Berdasarkan kontrak tersebut, PT Pos bertanggungjawab dalam pengiriman logistik ke seluruh lndonesia, seperti di antaranya finger print dan scanner.
Terkait kontrak jasa pengiriman, PT Pos menjalin kerja sama dengan PT Quadra Solution, salah satu anggota konsorsium pemenang tender e-KTP yakni konsorsium PNRI.
Selain memeriksa saksi dari PT Pos, penyidik juga sempat memanggil petinggi dari pihak lndosat untuk dimintai keterangan. Ia adalah Leonardus Salim, Division Head Carriers & Partner Collection PT Indosat.
Pada proyek ini, Indosat merupakan subkontraktor dalam pengadaan chip sebagai basis penyimpanan data, terutama sidik jari dan identitas. "Indosat, tidak kontrak secara langsung, kontrak dapat dari konsorsium PNRI," ujar Priharsa menambahkan.
Selain itu, PT Indosat juga bertanggung jawab atas penyediaan jaringan komunikasi, agar sistem pendataan dapat tersambung dari kecamatan, kabupaten hingga ke provinsi dan pusat.
Negara Rugi Rp1,2 Triliun
Diketahui, nilai proyek pengadaan e-KTP yang berasal dari tahun anggaran 2011 dan 2012 memang cukup fantastis, yakni mencapai Rp6 triliun. Dari jumlah total pagu anggaran itu, hasil hitungan KPK terkait kerugian negara pun fantastis, yakni hingga Rp1,12 triliun.
Sejauh ini, KPK baru menemukan dua alat bukti yang cukup untuk menjerat seorang pejabat Kemendagri, Sugiharto, sebagai tersangka.
Sugiharto diduga menyalahgunakan kewenangannya dalam proyek pengadaan e-KTP tahun anggaran 2011-2012 dengan nilai anggaran mencapai Rp6 triliun. Berdasarkan hasil penghitungan sementara, negara diduga dirugikan sekitar Rp1,12 triliun.

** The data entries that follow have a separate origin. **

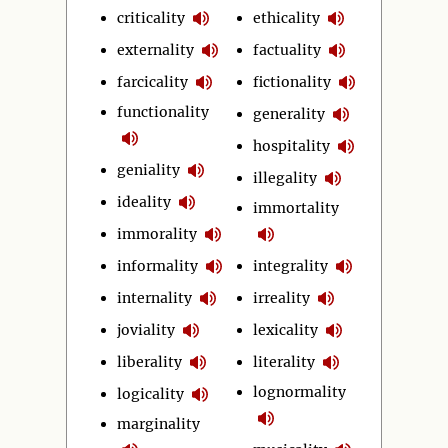
criticality
ethicality
externality
factuality
farcicality
fictionality
functionality
generality
hospitality
geniality
illegality
ideality
immortality
immorality
informality
integrality
internality
irreality
joviality
lexicality
liberality
literality
lognormality
logicality
marginality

Dia dijerat pasal 2 ayat 1 subsidair Pasal 3 Undang Undang Nomor 31 Tahun 1999 tentang Pemberantasan Tindak Pidana Korupsi sebagaimana telah diubah dengan Undang Undang Nomor 20 Tahun 2001 tentang perubahan atas Undang Undang Nomor 31 Tahun 1999 tentang Pemberantasan Tindak Pidana Korupsi juncto Pasal 55 ayat (1) ke-1 juncto Pasal 64 ayat (1) KUHPidana.

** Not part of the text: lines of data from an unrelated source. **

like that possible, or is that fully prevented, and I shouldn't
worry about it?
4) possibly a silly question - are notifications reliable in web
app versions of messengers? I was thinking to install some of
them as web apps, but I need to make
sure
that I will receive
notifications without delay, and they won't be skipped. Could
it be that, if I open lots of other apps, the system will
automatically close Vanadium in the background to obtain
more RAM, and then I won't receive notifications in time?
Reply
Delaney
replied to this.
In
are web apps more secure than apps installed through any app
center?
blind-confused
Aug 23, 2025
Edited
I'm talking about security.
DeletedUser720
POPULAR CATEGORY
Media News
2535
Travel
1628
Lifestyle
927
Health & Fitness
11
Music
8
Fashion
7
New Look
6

Sugiharto dinilai paling bertanggung jawab pada pengadaan e-KTP karena dia juga adalah Pejabat Pembuat Komitmen (PPK) proyek tersebut. Juru bicara KPK ketika itu, Johan Budi SP mengatakan, PPK proyek e-KTP bertanggung jawab atas kontrak dengan perusahaan rekanan. Selain itu, KPK juga mengendus sejumlah praktik penggelembungan harga.
"Misalnya terkait dengan harga satuan dalam konteks pengadaan e-KTP," kata Johan.
Dugaan korupsi dalam pengadaan e-KTP di Kementerian Dalam Negeri itu tercium dari sejumlah kejanggalan yang ditemukan penyidik.
Wakil Ketua KPK saat itu, Bambang Widjojanto memberi satu contoh simpel kejanggalan dalam pengadaan e-KTP itu yakni teknologi yang dipakai. Dalam proposal proyek, kata Bambang, teknologi yang yang dipakai adalah pemindai retina (iris technology).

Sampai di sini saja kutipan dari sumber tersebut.